-- Information supplied --
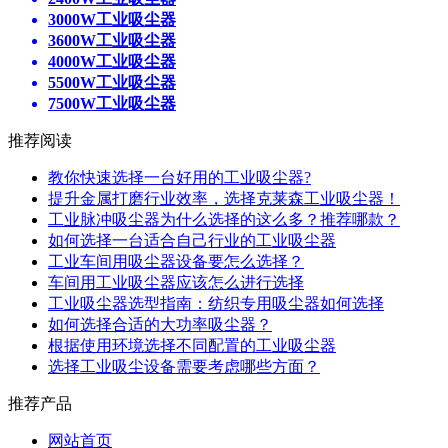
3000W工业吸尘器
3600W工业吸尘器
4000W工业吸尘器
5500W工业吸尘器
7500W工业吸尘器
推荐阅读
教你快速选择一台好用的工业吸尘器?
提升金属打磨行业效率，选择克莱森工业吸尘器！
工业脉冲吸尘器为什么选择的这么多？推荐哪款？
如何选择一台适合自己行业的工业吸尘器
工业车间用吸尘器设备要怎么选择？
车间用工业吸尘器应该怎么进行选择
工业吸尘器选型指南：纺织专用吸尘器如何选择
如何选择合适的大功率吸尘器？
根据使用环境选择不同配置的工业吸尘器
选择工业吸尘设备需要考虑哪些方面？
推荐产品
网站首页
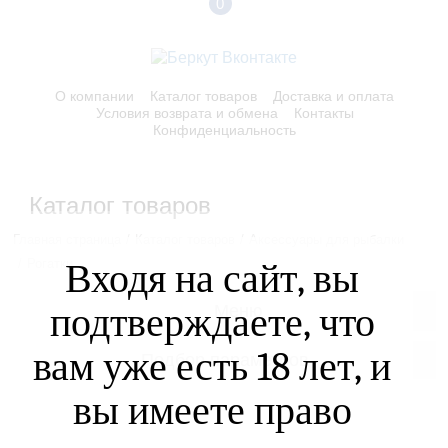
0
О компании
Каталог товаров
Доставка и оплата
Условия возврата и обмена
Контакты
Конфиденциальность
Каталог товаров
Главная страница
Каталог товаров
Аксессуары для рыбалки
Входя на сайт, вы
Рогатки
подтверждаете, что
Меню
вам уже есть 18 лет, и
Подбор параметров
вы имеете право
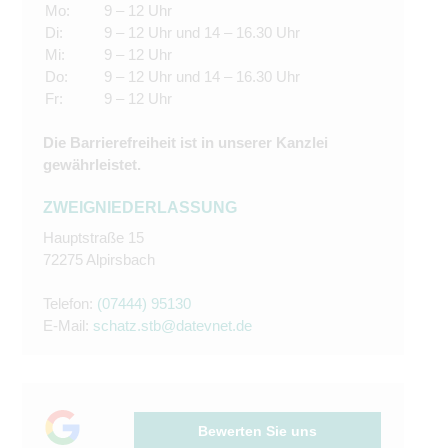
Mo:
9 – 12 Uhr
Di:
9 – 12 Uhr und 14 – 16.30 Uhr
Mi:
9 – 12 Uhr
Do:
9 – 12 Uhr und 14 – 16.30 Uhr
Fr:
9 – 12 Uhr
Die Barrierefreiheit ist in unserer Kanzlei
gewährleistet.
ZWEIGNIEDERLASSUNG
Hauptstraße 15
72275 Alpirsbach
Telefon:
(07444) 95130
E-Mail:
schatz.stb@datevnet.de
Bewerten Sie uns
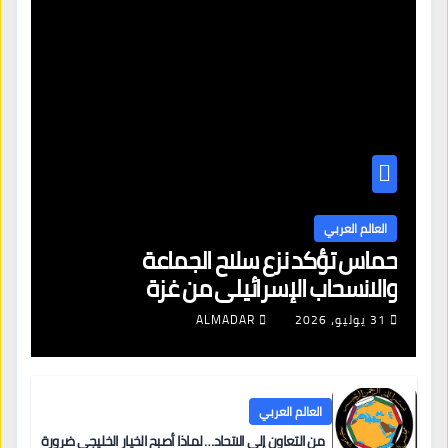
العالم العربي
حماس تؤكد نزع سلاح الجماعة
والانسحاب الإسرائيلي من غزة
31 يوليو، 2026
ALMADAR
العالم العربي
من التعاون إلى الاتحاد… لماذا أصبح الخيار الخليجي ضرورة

-- Problem requirements --
Your answer must be the lines from the one containing "如何选择合适的大功率吸尘器？" through the last line of the records, both included, written out exactly and without pictures.

-- Answer to this task --
如何选择合适的大功率吸尘器？
根据使用环境选择不同配置的工业吸尘器
选择工业吸尘设备需要考虑哪些方面？
推荐产品
网站首页
0
О компании
Каталог товаров
Доставка и оплата
Условия возврата и обмена
Контакты
Конфиденциальность
Каталог товаров
Главная страница
Каталог товаров
Аксессуары для рыбалки
Входя на сайт, вы
Рогатки
подтверждаете, что
Меню
вам уже есть 18 лет, и
Подбор параметров
вы имеете право
Mo:
9 – 12 Uhr
Di:
9 – 12 Uhr und 14 – 16.30 Uhr
Mi:
9 – 12 Uhr
Do:
9 – 12 Uhr und 14 – 16.30 Uhr
Fr:
9 – 12 Uhr
Die Barrierefreiheit ist in unserer Kanzlei
gewährleistet.
ZWEIGNIEDERLASSUNG
Hauptstraße 15
72275 Alpirsbach
Telefon:
(07444) 95130
E-Mail:
schatz.stb@datevnet.de
Bewerten Sie uns
العالم العربي
حماس تؤكد نزع سلاح الجماعة
والانسحاب الإسرائيلي من غزة
31 يوليو، 2026
ALMADAR
العالم العربي
من التعاون إلى الاتحاد… لماذا أصبح الخيار الخليجي ضرورة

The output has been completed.